Too often, teachers do not explain their students how they could solve a problem, and many students believe that there exist a special math skill (which they do not have) which is a prerequisite for solving mathematical problems. Let us take an example from Gelertner‘s Geometry Theorem Proving Machine: it must prove that an isosceles triangle (two equal sides) has two equal angles. Here is a machine proof:

It is assumed that triangle ABC has two equal sides: AB=AC. Triangles ABC and ACB are equal because their three sides are equal: AB=AC, AC=AB and they share BC. Therefore, the angle ABC of the first is equal to the corresponding angle ACB of the second.

If I had to write a Geometry program, I would have introduced a rule such as: if one must prove that two angles are equal, consider two triangles, each one containing one of these angles, then prove that these triangles are equal. It does not always succeed, in the present situation five triangles containing the angle ACB can be compared to triangle ABC: ACB, BAC, BCA, CAB, et CBA. The last four are not working, but the first one leads to the solution given before. With this rule, the student can understand how this solution has been found, and he can use it for other problems.
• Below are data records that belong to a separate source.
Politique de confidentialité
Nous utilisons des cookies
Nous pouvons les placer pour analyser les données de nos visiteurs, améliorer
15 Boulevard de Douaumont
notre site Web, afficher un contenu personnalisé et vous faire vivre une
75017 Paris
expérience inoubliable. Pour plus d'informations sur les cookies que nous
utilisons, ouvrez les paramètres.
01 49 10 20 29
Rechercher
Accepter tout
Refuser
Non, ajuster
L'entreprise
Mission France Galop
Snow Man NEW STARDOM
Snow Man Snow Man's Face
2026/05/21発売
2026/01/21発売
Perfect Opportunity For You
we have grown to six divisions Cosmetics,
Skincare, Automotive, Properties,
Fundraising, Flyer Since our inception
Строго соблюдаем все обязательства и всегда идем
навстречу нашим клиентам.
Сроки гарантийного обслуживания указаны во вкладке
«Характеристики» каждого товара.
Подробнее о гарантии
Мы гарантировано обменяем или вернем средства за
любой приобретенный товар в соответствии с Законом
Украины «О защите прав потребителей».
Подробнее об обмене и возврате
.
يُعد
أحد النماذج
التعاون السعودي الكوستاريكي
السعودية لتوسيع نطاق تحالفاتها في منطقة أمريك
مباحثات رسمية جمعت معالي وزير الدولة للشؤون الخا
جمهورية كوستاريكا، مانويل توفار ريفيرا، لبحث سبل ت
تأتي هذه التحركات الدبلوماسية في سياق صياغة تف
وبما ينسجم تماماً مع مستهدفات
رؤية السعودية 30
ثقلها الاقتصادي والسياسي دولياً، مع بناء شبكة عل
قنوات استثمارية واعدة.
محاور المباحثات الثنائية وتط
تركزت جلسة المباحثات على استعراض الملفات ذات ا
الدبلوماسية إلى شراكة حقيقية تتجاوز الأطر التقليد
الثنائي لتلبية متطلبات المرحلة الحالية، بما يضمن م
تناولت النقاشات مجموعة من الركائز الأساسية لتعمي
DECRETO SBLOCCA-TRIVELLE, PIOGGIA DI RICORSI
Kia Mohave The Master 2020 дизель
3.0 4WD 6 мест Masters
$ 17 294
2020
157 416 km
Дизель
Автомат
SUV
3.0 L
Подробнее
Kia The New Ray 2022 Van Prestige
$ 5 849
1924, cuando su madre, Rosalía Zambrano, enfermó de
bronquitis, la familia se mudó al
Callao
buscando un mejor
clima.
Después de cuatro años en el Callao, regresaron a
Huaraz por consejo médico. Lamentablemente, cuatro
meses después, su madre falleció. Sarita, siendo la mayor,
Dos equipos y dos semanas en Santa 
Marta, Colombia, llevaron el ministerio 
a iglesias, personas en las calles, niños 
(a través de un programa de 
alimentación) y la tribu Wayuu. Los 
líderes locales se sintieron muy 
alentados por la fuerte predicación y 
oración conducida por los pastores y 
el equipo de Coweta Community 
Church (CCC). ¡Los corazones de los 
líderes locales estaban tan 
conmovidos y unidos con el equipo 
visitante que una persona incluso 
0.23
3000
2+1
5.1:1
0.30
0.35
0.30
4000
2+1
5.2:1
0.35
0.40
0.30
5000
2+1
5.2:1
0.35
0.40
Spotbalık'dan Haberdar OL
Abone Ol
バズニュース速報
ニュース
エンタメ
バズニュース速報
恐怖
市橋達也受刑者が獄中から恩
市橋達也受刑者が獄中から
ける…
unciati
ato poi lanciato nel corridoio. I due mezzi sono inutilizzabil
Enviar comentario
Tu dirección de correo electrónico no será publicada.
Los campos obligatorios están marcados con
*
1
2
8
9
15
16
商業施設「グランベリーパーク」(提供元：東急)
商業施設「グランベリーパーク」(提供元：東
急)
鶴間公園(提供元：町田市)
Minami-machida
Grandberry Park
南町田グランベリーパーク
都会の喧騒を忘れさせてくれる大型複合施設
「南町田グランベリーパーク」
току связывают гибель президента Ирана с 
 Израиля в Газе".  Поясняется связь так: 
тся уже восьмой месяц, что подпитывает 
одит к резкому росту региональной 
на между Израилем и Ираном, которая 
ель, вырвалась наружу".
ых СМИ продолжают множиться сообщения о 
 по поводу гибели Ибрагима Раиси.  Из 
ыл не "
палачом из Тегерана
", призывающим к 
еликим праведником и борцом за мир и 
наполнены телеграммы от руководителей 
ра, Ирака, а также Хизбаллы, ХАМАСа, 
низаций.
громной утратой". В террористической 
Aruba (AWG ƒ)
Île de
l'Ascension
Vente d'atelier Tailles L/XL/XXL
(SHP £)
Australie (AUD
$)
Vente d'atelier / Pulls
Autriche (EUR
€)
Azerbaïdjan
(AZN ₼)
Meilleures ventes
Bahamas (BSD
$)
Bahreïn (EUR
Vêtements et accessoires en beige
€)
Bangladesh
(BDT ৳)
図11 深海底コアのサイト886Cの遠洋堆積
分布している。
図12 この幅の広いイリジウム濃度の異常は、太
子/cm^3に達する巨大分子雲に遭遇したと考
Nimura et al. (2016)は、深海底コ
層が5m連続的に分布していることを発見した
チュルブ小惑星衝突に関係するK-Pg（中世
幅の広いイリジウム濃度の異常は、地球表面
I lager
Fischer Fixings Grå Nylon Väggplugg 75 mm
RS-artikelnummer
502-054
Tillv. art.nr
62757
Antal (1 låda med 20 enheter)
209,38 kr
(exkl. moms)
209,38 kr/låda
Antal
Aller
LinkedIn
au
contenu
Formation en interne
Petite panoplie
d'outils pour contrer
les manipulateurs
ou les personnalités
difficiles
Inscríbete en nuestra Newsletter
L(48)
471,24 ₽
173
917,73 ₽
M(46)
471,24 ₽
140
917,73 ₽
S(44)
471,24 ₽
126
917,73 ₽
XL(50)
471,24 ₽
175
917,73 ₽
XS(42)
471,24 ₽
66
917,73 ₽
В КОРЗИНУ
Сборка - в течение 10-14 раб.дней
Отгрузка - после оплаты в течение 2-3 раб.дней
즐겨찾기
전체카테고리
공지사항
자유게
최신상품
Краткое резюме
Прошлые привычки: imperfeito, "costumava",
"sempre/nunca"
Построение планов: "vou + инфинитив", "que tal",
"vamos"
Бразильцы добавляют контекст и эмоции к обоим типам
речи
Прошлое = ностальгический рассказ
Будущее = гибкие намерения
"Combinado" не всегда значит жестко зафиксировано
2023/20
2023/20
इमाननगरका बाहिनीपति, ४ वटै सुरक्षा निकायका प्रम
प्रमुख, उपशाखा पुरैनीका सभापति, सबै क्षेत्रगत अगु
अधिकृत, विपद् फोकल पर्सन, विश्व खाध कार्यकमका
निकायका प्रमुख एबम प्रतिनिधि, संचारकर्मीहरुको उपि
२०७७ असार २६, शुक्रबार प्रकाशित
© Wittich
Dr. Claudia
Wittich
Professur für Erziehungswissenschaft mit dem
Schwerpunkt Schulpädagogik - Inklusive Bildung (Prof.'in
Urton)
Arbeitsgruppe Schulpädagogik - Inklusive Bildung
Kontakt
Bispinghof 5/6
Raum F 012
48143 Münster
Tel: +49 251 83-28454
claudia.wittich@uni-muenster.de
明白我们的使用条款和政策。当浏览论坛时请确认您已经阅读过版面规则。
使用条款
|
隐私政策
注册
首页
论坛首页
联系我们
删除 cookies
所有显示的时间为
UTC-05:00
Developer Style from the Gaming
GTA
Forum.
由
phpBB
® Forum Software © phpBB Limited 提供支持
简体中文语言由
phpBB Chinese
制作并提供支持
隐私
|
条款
When an AI system makes many trials for finding the solution, it can indicate why it has to consider them. Even when they fail, it is interesting to show them because, in other situations, they may be successful. If the students could see how an AI system has found a solution, including its unsuccessful attempts, this would certainly allow them to perform more effectively afterwards.

This book is a most enjoyable read, but it could be completed by chapters adding Artificial Intelligence to Computer Science as a source of inspiration.